Rendici la gioia per i giorni in cui ci hai afflitti, per gli anni in cui abbiamo visto il male.
Si manifesti ai tuoi servi la tua opera e il tuo splendore ai loro figli.
Sia su di noi la dolcezza del Signore, nostro Dio: rendi salda per noi l’opera delle nostre mani,
l’opera delle nostre mani rendi salda.
Dalla lettera agli Ebrei 4,12-13
La parola di Dio è viva, efficace e più tagliente di ogni spada a doppio taglio; essa penetra fino al punto di divisione dell’anima e dello spirito, fino alle giunture e alle midolla, e discerne i sentimenti e i pensieri del cuore. Non vi è creatura che possa nascondersi davanti a Dio, ma tutto è nudo e scoperto agli occhi di colui al quale noi dobbiamo rendere conto.

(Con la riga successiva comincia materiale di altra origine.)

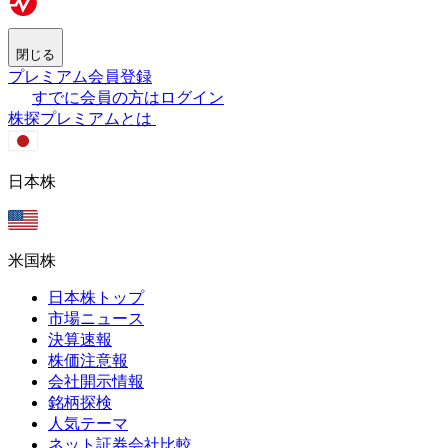
閉じる
プレミアム会員登録
すでに会員の方はログイン
株探プレミアムとは
日本株
米国株
日本株トップ
市場ニュース
決算速報
株価注意報
会社開示情報
銘柄探検
人気テーマ
ネット証券会社比較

Dal Vangelo secondo Marco 10,17-30
In quel tempo, mentre Gesù andava per la strada, un tale gli corse incontro e, gettandosi in ginocchio davanti a lui, gli domandò: «Maestro buono, che cosa devo fare per avere in eredità la vita eterna?». Gesù gli disse: «Perché mi chiami buono? Nessuno è buono, se non Dio solo. Tu conosci i comandamenti: “Non uccidere, non commettere adulterio, non rubare, non testimoniare il falso, non frodare, onora tuo padre e tua madre”». Egli allora gli disse: «Maestro, tutte queste cose le ho osservate fin dalla mia giovinezza». Allora Gesù fissò lo sguardo su di lui, lo amò e gli disse: «Una cosa sola ti manca: va’, vendi quello che hai e dallo ai poveri, e avrai un tesoro in cielo; e vieni! Seguimi!». Ma a queste parole egli si fece scuro in volto e se ne andò rattristato; possedeva infatti molti beni. Gesù, volgendo lo sguardo attorno, disse ai suoi discepoli: «Quanto è difficile, per quelli che possiedono ricchezze, entrare nel regno di Dio!». I discepoli erano sconcertati dalle sue parole; ma Gesù riprese e disse loro: «Figli, quanto è difficile entrare nel regno di Dio! È più facile che un cammello passi per la cruna di un ago, che un ricco entri nel regno di Dio». Essi, ancora più stupiti, dicevano tra loro: «E chi può essere salvato?». Ma Gesù, guardandoli in faccia, disse: «Impossibile agli uomini, ma non a Dio! Perché tutto è possibile a Dio». Pietro allora prese a dirgli: «Ecco, noi abbiamo lasciato tutto e ti abbiamo seguito». Gesù gli rispose: «In verità io vi dico: non c’è nessuno che abbia lasciato casa o fratelli o sorelle o madre o padre o figli o campi per causa mia e per causa del Vangelo, che non riceva già ora, in questo tempo, cento volte tanto in case e fratelli e sorelle e madri e figli e campi, insieme a persecuzioni, e la vita eterna nel tempo che verrà».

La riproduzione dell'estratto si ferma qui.